Bastion: Guardian of Covington
In his book “Bastion: Guardian of Covington,” J.J. Marro presents a classic story of good, evil, heroes, heroines, and villains.
Bastion is a frog, and as far as he is concerned he is living a very normal life for a frog in the village of Covington until, one day while on patrol for snakes that might harm the frogs of Covington, Bastion discovers a sprite – a magical fairy-like creature, with the name of Larien. Larien warns Bastion of a wicked wizard whose true name is Draqur, the wizard of darkness and despair. Bastion will soon learn more about Draqur, not from Larien but from an encounter with the dark wizard himself, who is plotting against the village. Bastion knows he must warn the village of the evil Draqur, so he calls a meeting at his house to make an announcement to the villagers. Bastion is not sure how to get the villagers to believe him, so he goes fishing at the pond, to give himself time to think. Larien is afraid of the frogs, since she is so small compared to them, but when it is time for the meeting, Bastion has not yet returned, so Larien must make the announcement. At first she decides to hide in Bastion’s little house. Soon the village frogs knock on the door, expecting Bastion. Instead they find frightened but brave little Larien, who tells the frogs about Draqur’s evil plans. The frogs believe her, but Larien knows that one of the frogs is a traitor…if only she knew which one! Meanwhile, the evil wizard Draqur’s plan may be going into effect sooner than the villagers expected…

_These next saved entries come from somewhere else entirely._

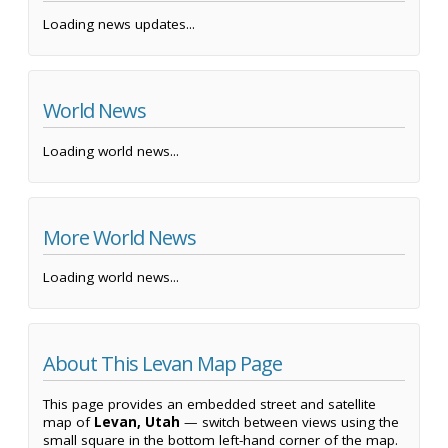
Loading news updates...
World News
Loading world news...
More World News
Loading world news...
About This Levan Map Page
This page provides an embedded street and satellite
map of
Levan, Utah
— switch between views using the
small square in the bottom left-hand corner of the map.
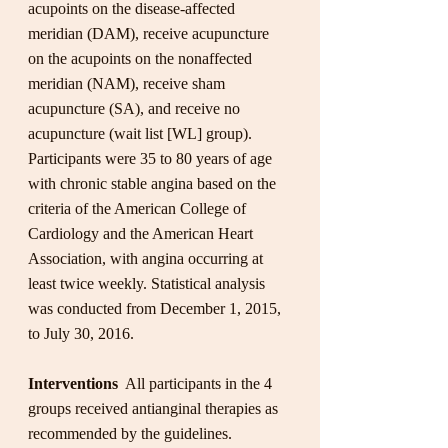
acupoints on the disease-affected 
meridian (DAM), receive acupuncture 
on the acupoints on the nonaffected 
meridian (NAM), receive sham 
acupuncture (SA), and receive no 
acupuncture (wait list [WL] group). 
Participants were 35 to 80 years of age 
with chronic stable angina based on the 
criteria of the American College of 
Cardiology and the American Heart 
Association, with angina occurring at 
least twice weekly. Statistical analysis 
was conducted from December 1, 2015, 
to July 30, 2016.
Interventions 
 All participants in the 4 
groups received antianginal therapies as 
recommended by the guidelines. 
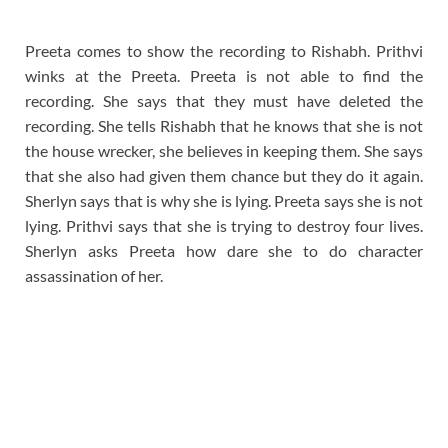
Preeta comes to show the recording to Rishabh. Prithvi
winks at the Preeta. Preeta is not able to find the
recording. She says that they must have deleted the
recording. She tells Rishabh that he knows that she is not
the house wrecker, she believes in keeping them. She says
that she also had given them chance but they do it again.
Sherlyn says that is why she is lying. Preeta says she is not
lying. Prithvi says that she is trying to destroy four lives.
Sherlyn asks Preeta how dare she to do character
assassination of her.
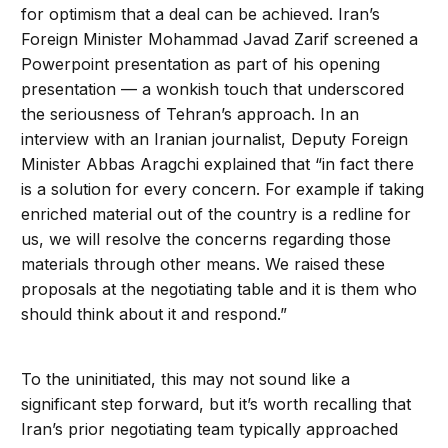
for optimism that a deal can be achieved. Iran’s
Foreign Minister Mohammad Javad Zarif screened a
Powerpoint presentation as part of his opening
presentation — a wonkish touch that underscored
the seriousness of Tehran’s approach. In an
interview with an Iranian journalist, Deputy Foreign
Minister Abbas Aragchi explained that “in fact there
is a solution for every concern. For example if taking
enriched material out of the country is a redline for
us, we will resolve the concerns regarding those
materials through other means. We raised these
proposals at the negotiating table and it is them who
should think about it and respond.”
To the uninitiated, this may not sound like a
significant step forward, but it’s worth recalling that
Iran’s prior negotiating team typically approached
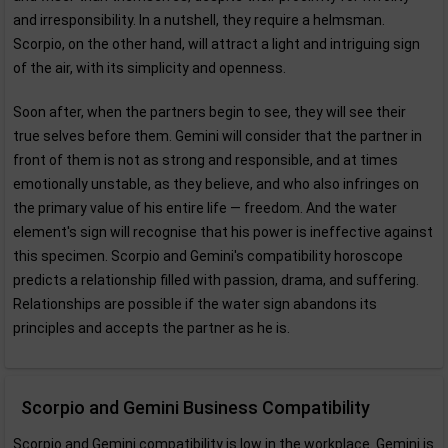
and irresponsibility. In a nutshell, they require a helmsman.
Scorpio, on the other hand, will attract a light and intriguing sign
of the air, with its simplicity and openness.
Soon after, when the partners begin to see, they will see their
true selves before them. Gemini will consider that the partner in
front of them is not as strong and responsible, and at times
emotionally unstable, as they believe, and who also infringes on
the primary value of his entire life — freedom. And the water
element's sign will recognise that his power is ineffective against
this specimen. Scorpio and Gemini's compatibility horoscope
predicts a relationship filled with passion, drama, and suffering.
Relationships are possible if the water sign abandons its
principles and accepts the partner as he is.
Scorpio and Gemini Business Compatibility
Scorpio and Gemini compatibility is low in the workplace. Gemini is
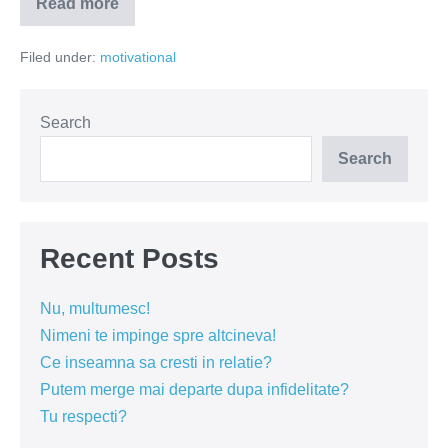
Read more
5
lucruri
care
Filed under:
motivational
nu
imi
plac
de
Craciun
Search
Search
Recent Posts
Nu, multumesc!
Nimeni te impinge spre altcineva!
Ce inseamna sa cresti in relatie?
Putem merge mai departe dupa infidelitate?
Tu respecti?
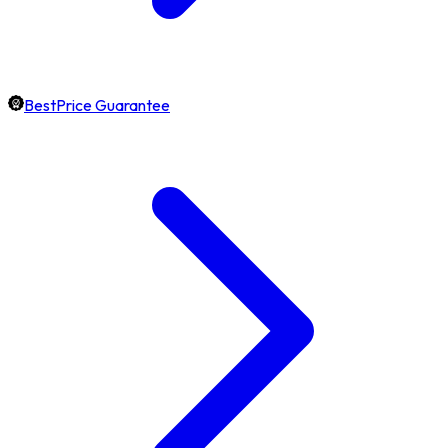
BestPrice Guarantee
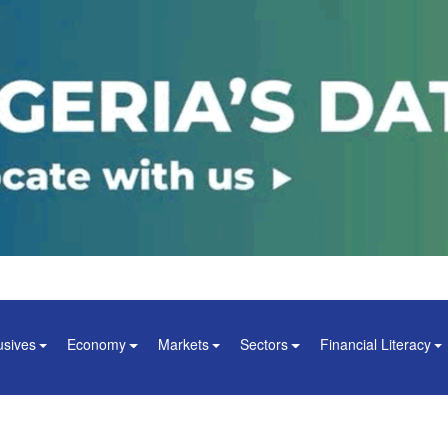
usives
Economy
Markets
Sectors
Financial Literacy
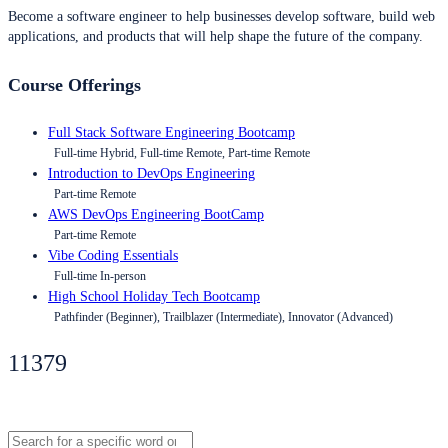
Become a software engineer to help businesses develop software, build web
applications, and products that will help shape the future of the company.
Course Offerings
Full Stack Software Engineering Bootcamp
Full-time Hybrid, Full-time Remote, Part-time Remote
Introduction to DevOps Engineering
Part-time Remote
AWS DevOps Engineering BootCamp
Part-time Remote
Vibe Coding Essentials
Full-time In-person
High School Holiday Tech Bootcamp
Pathfinder (Beginner), Trailblazer (Intermediate), Innovator (Advanced)
11379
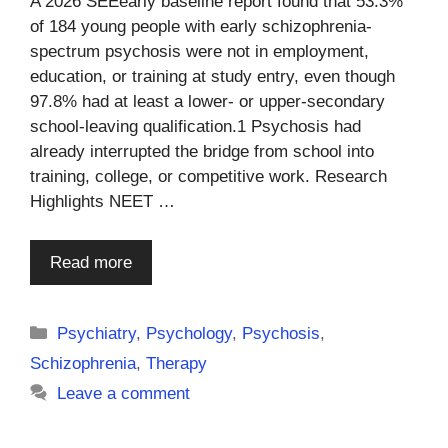
A 2026 SEEearly baseline report found that 53.3%
of 184 young people with early schizophrenia-
spectrum psychosis were not in employment,
education, or training at study entry, even though
97.8% had at least a lower- or upper-secondary
school-leaving qualification.1 Psychosis had
already interrupted the bridge from school into
training, college, or competitive work. Research
Highlights NEET …
Read more
Categories
Psychiatry
,
Psychology
,
Psychosis
,
Schizophrenia
,
Therapy
Leave a comment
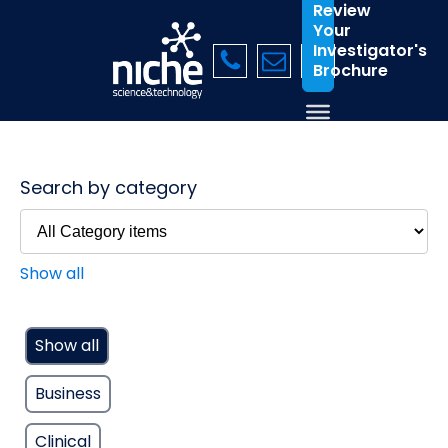
Review
Your
Investigator's
Brochure
Search by category
Show all
Show all
Business
Clinical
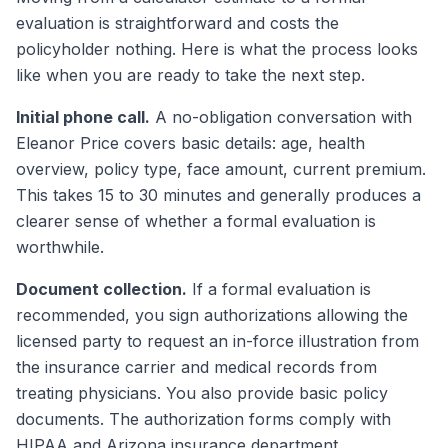
evaluation is straightforward and costs the
policyholder nothing. Here is what the process looks
like when you are ready to take the next step.
Initial phone call.
A no-obligation conversation with
Eleanor Price covers basic details: age, health
overview, policy type, face amount, current premium.
This takes 15 to 30 minutes and generally produces a
clearer sense of whether a formal evaluation is
worthwhile.
Document collection.
If a formal evaluation is
recommended, you sign authorizations allowing the
licensed party to request an in-force illustration from
the insurance carrier and medical records from
treating physicians. You also provide basic policy
documents. The authorization forms comply with
HIPAA and Arizona insurance department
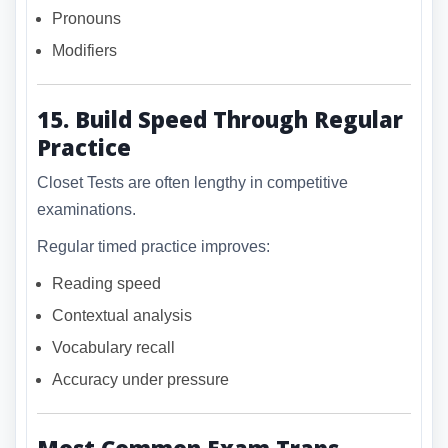
Pronouns
Modifiers
15. Build Speed Through Regular
Practice
Closet Tests are often lengthy in competitive
examinations.
Regular timed practice improves:
Reading speed
Contextual analysis
Vocabulary recall
Accuracy under pressure
Most Common Exam Traps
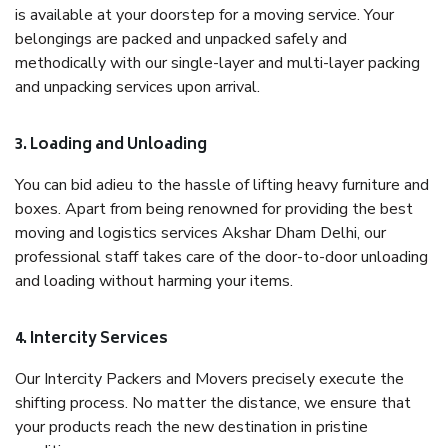
is available at your doorstep for a moving service. Your
belongings are packed and unpacked safely and
methodically with our single-layer and multi-layer packing
and unpacking services upon arrival.
3. Loading and Unloading
You can bid adieu to the hassle of lifting heavy furniture and
boxes. Apart from being renowned for providing the best
moving and logistics services Akshar Dham Delhi, our
professional staff takes care of the door-to-door unloading
and loading without harming your items.
4. Intercity Services
Our Intercity Packers and Movers precisely execute the
shifting process. No matter the distance, we ensure that
your products reach the new destination in pristine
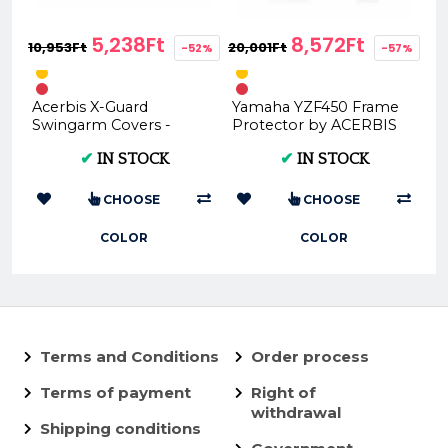
5,238Ft
8,572Ft
10,953Ft
20,001Ft
-52%
-57%
Acerbis X-Guard
Yamaha YZF450 Frame
Swingarm Covers -
Protector by ACERBIS
Multiple Colors |
- Various Colors
✔
IN STOCK
✔
IN STOCK
Premium Motorbike
(2018/2019)
Protection
CHOOSE
CHOOSE
COLOR
COLOR
Terms and Conditions
Order process
Terms of payment
Right of
withdrawal
Shipping conditions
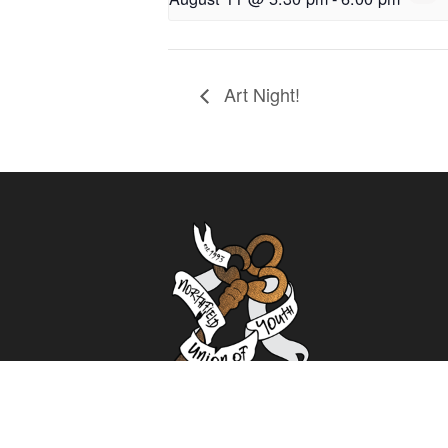
Art Night!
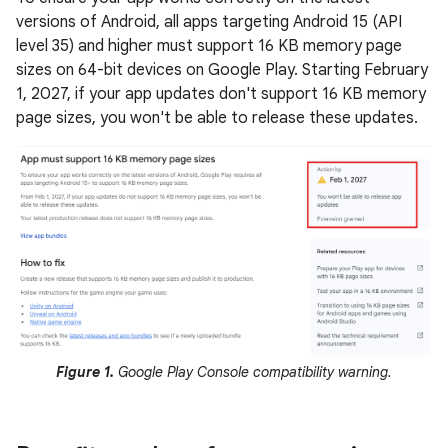
versions of Android, all apps targeting Android 15 (API
level 35) and higher must support 16 KB memory page
sizes on 64-bit devices on Google Play. Starting February
1, 2027, if your app updates don't support 16 KB memory
page sizes, you won't be able to release these updates.
Figure 1.
Google Play Console compatibility warning.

My favorite part of the story was the part about how the community of Covington, with the help of the sprite Larien, was finally able to defeat the wizard. (I won’t give too many details about this part, because I don’t want to ruin the fun for other readers!)
I would be delighted if “Bastion: Guardian of Covington” became a series, because I have highly enjoyed reading this tale of adventure. The only complaint I have is that some of the illustrations were poor. Sometimes the artist tried to put too much on one page, and it was a bit overwhelming. Even though the illustrations are not as satisfying as they could be, this is still a lively and kid-friendly tale, full of adventure, action, a little romance and a hint of humor.
I would recommend “Bastion: Guardian of Covington” for ages 8 and up. It has a style that many young readers and older readers alike can enjoy.